In the world of self-driving cars and virtual reality games it is becoming
increasingly important to represent digitally what we see.
Therefore, using high resolution
cameras, images of the environment have been recorded.
These large images are processed to be presented three dimensionally.
This image processing task needs to be accelerated to get a fast work flow.
A dedicated hardware approach using Field Programmable Gate Arrays (FPGA) was
implemented that is scalable onto multiple FPGAs.
In a first approach High Level Synthesis was used to describe a Wallis local contrast enhancement filter in C/C++ language that was then synthesized to hardware description language. In order to further improve throughput a VHDL solution was implemented. A memory management unit was introduced to cache necessary image data to reduce Ethernet bandwidth usage.
The result is an image
processing core and a file transfer protocol stack on top of the User Datagram
Protocol (UDP) to transfer the images from a computer to the FPGA over gigabit Ethernet.
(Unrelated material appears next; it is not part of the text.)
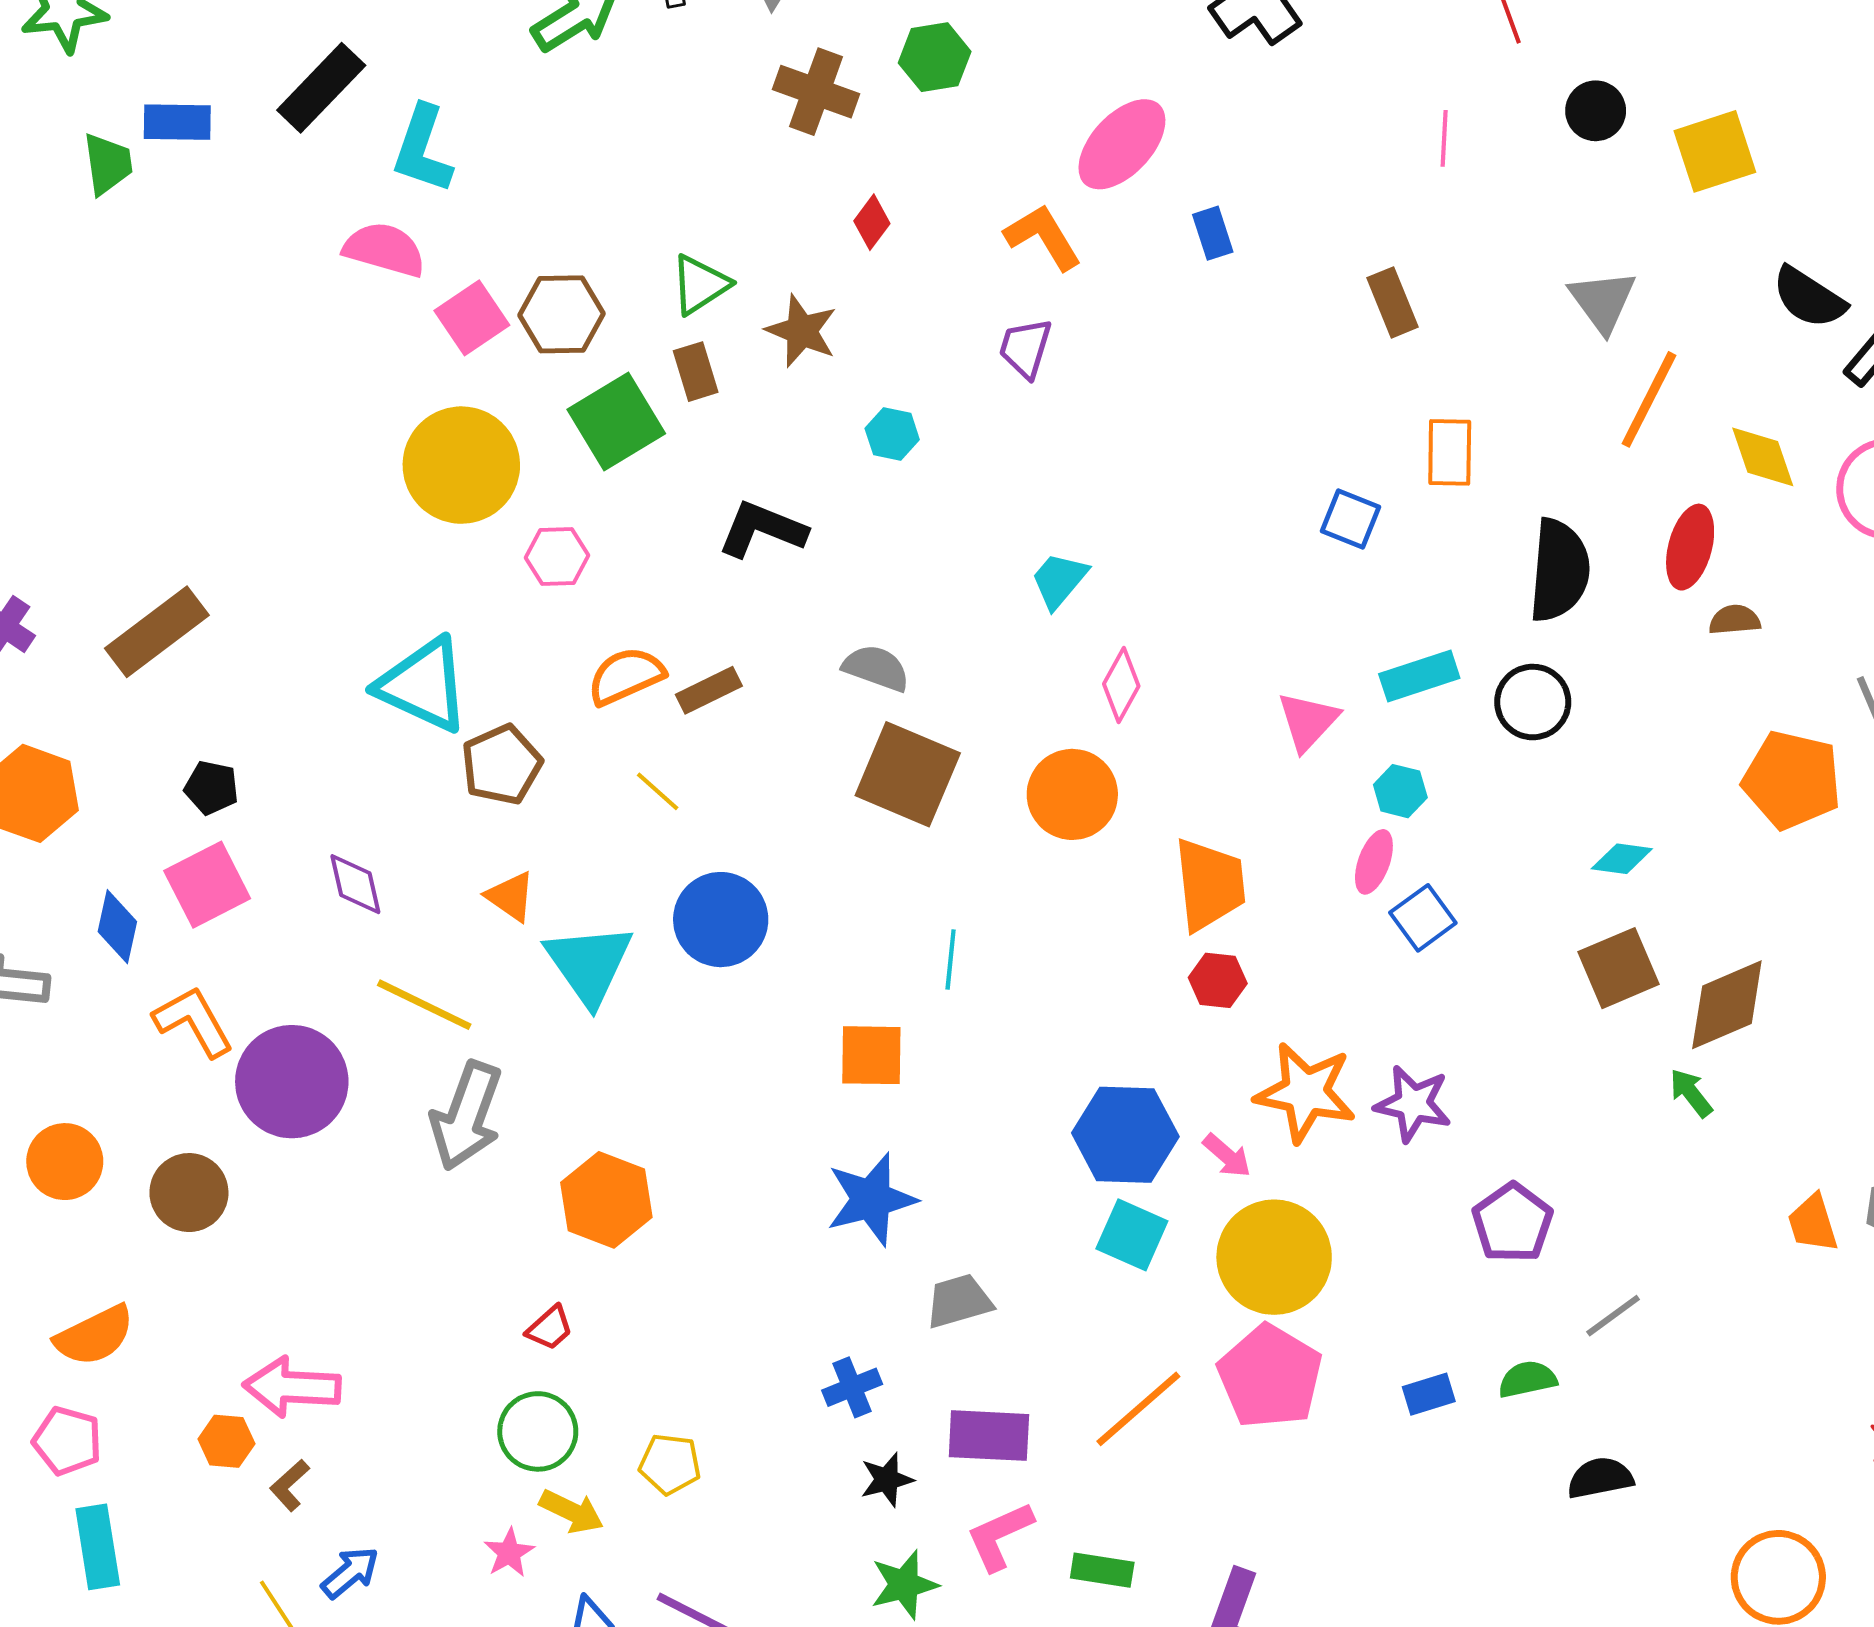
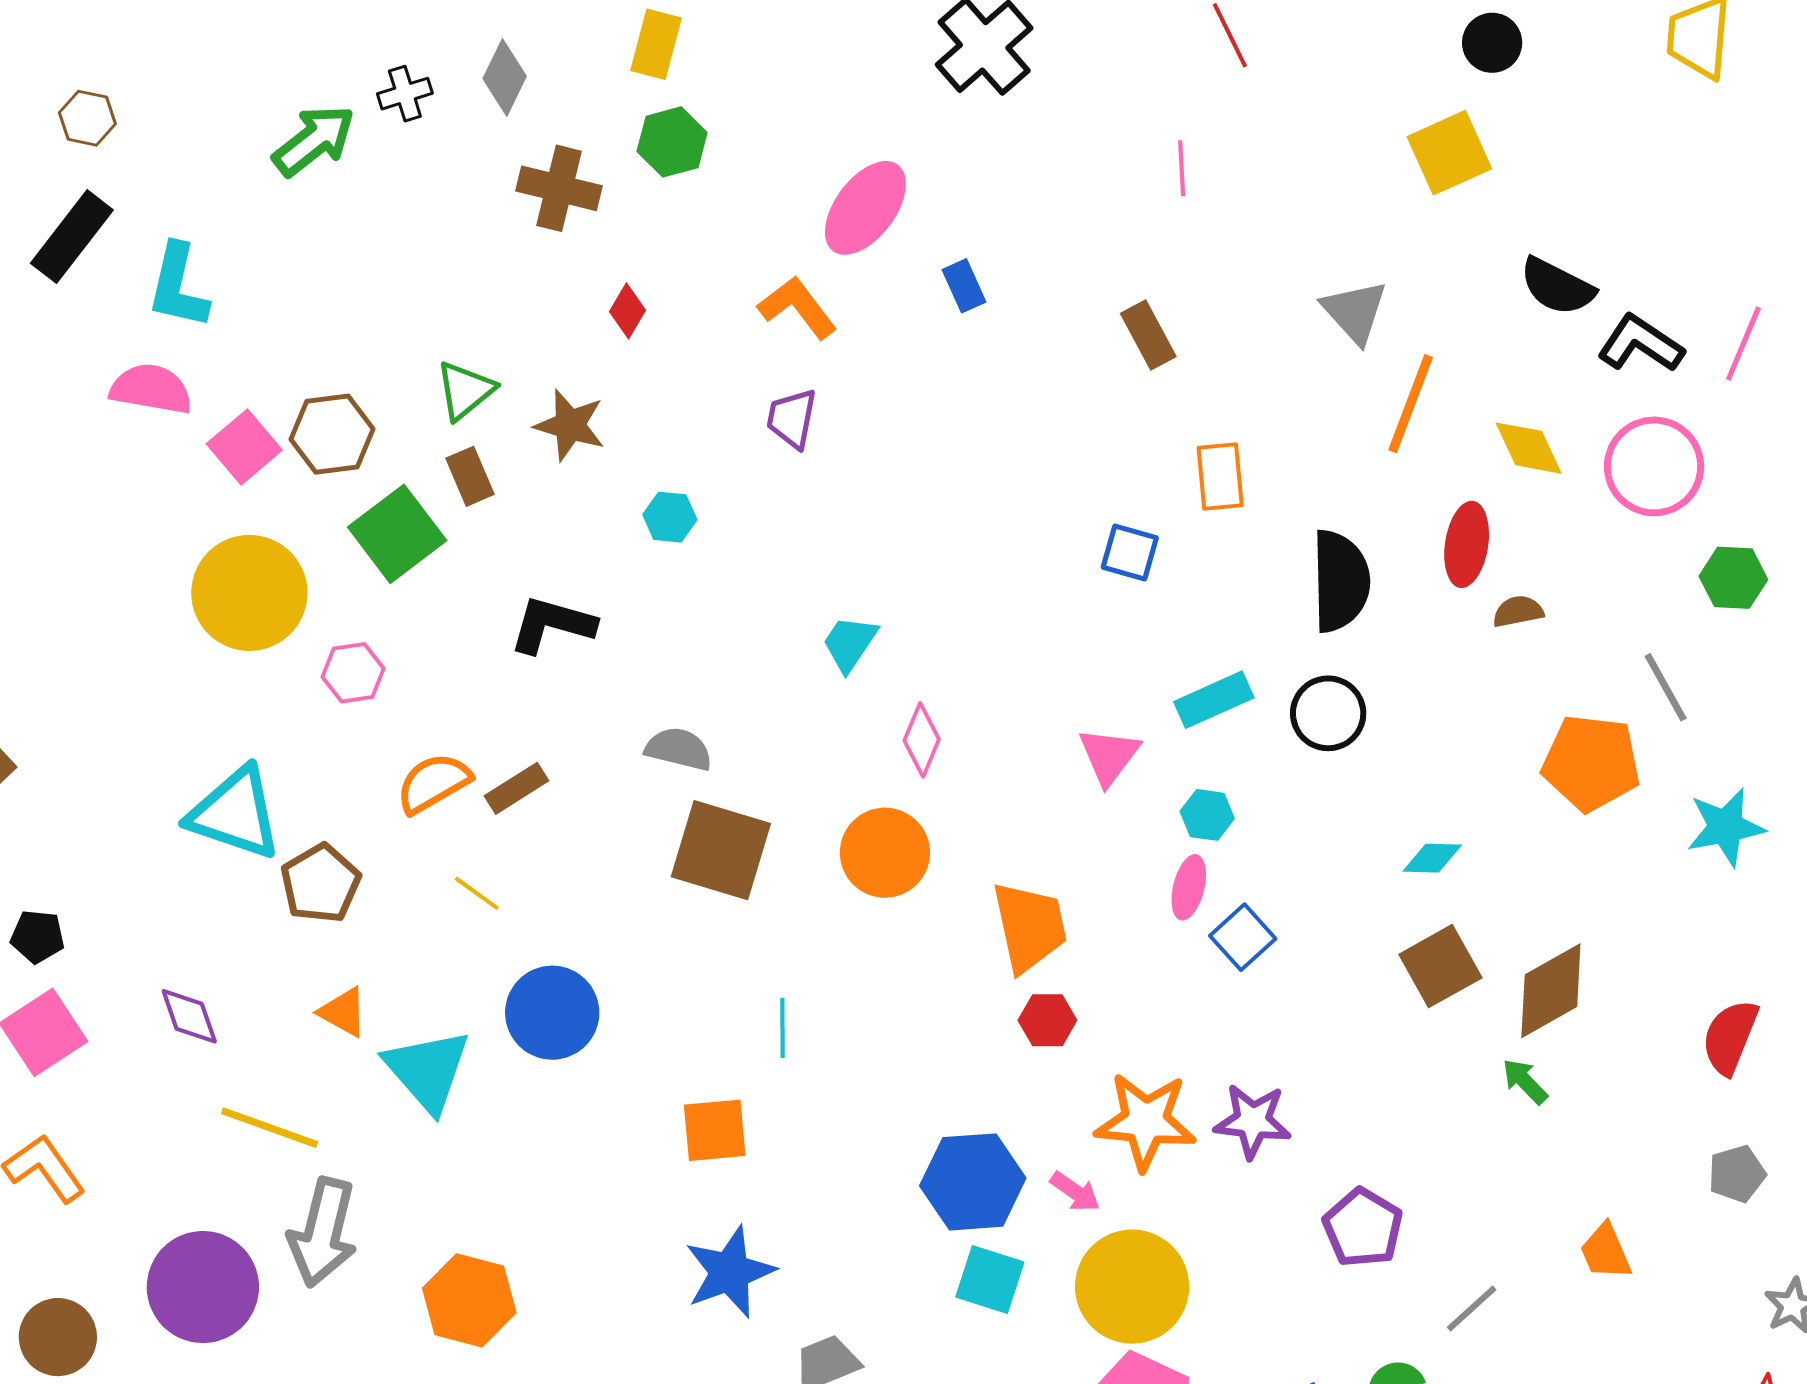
black circle: (1596, 111) -> (1492, 43), moved
purple circle: (292, 1082) -> (203, 1287), moved
orange trapezoid: (1813, 1223) -> (1605, 1252), moved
The Wallis filter core processes data at a rate of one
pixel per clock at 125MHz which corresponds to 125 megapixels per second.
Studies on scalability show how the processing load can be distributed onto multiple FPGA on a local area network and benchmarks present the performance against CPU based image processing.
With some additions, workload distribution is possible. This study proves
that a dedicated hardware approach for image processing is possible and will
speed up the process of creating virtual representations of reality.